Work item. Using the data that follows, return exactly the lines from the one that contains "BITCOIN und ALTCOINS: Auf" through the one that contains "Uitgelichte berichten", ends included.

Saved data entries:
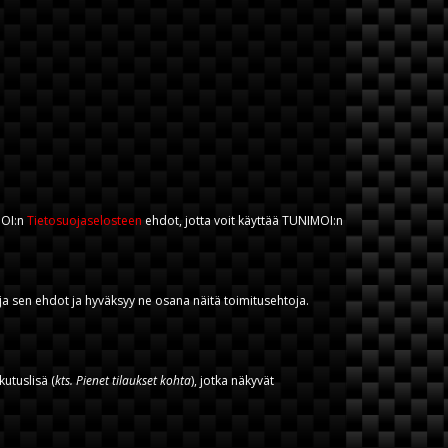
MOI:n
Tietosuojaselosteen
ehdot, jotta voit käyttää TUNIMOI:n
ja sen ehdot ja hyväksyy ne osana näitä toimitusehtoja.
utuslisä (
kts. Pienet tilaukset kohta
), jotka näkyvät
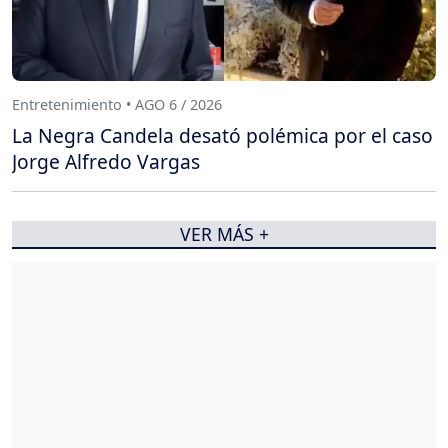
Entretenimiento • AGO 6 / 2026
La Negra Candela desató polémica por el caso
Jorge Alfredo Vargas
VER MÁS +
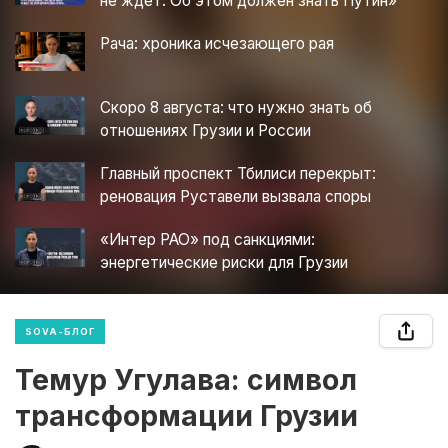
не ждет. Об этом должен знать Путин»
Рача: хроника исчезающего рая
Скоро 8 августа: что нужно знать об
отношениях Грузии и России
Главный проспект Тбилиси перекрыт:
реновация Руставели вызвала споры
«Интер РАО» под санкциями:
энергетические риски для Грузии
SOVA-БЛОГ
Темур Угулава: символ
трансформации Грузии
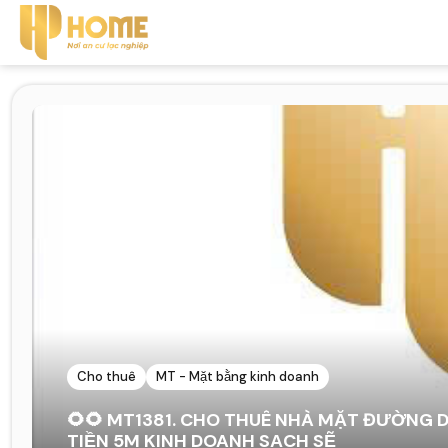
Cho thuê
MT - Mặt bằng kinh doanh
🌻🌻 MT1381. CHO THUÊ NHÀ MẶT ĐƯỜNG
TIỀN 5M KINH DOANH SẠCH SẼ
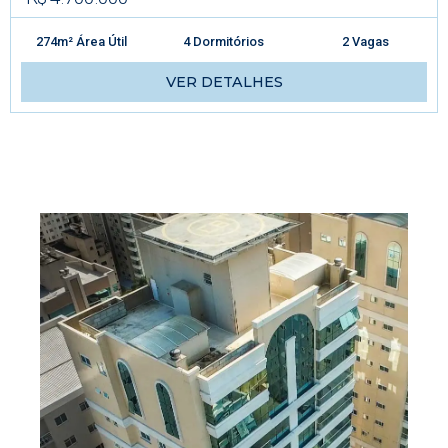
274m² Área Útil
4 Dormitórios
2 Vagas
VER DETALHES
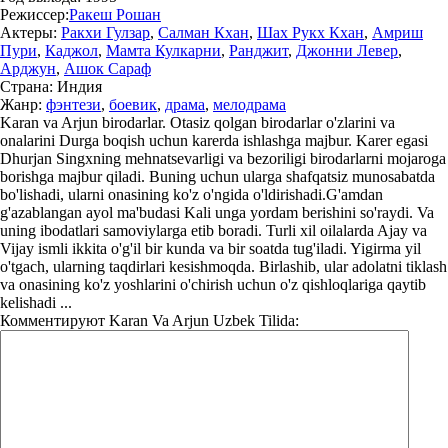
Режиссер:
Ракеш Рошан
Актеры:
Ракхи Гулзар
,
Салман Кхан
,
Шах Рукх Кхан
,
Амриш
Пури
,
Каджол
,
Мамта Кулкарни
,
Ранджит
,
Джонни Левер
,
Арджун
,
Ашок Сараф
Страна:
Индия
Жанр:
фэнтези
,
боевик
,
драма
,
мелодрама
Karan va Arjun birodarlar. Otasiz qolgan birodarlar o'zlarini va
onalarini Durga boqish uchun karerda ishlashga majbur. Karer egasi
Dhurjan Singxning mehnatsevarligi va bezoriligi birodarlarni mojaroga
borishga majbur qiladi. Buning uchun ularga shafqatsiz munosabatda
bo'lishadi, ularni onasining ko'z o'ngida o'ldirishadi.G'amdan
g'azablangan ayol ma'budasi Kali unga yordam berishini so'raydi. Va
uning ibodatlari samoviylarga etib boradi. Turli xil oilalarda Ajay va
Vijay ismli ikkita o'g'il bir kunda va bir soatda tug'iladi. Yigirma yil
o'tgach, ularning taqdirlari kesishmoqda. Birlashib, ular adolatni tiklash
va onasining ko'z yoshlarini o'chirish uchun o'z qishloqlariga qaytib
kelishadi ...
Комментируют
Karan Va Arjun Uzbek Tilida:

==

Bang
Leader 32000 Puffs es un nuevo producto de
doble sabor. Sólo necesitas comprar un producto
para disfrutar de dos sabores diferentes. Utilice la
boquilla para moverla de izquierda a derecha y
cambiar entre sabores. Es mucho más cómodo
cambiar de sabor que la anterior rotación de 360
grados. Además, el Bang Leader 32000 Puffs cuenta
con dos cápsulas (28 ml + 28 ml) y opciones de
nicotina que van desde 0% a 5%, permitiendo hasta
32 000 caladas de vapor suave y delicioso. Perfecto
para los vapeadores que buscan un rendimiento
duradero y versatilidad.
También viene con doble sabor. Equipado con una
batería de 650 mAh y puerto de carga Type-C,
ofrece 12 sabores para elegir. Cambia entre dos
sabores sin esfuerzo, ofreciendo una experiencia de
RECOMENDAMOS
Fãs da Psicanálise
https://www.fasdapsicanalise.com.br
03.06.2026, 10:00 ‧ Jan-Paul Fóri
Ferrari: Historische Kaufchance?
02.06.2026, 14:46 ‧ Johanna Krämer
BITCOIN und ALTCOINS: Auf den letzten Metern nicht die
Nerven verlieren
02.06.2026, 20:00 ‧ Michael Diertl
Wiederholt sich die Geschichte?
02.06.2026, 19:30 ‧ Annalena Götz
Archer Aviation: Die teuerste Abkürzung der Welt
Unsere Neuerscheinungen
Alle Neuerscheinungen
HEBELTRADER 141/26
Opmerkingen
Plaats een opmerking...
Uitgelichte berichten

Exercise response.
BITCOIN und ALTCOINS: Auf den letzten Metern nicht die
Nerven verlieren
02.06.2026, 20:00 ‧ Michael Diertl
Wiederholt sich die Geschichte?
02.06.2026, 19:30 ‧ Annalena Götz
Archer Aviation: Die teuerste Abkürzung der Welt
Unsere Neuerscheinungen
Alle Neuerscheinungen
HEBELTRADER 141/26
Opmerkingen
Plaats een opmerking...
Uitgelichte berichten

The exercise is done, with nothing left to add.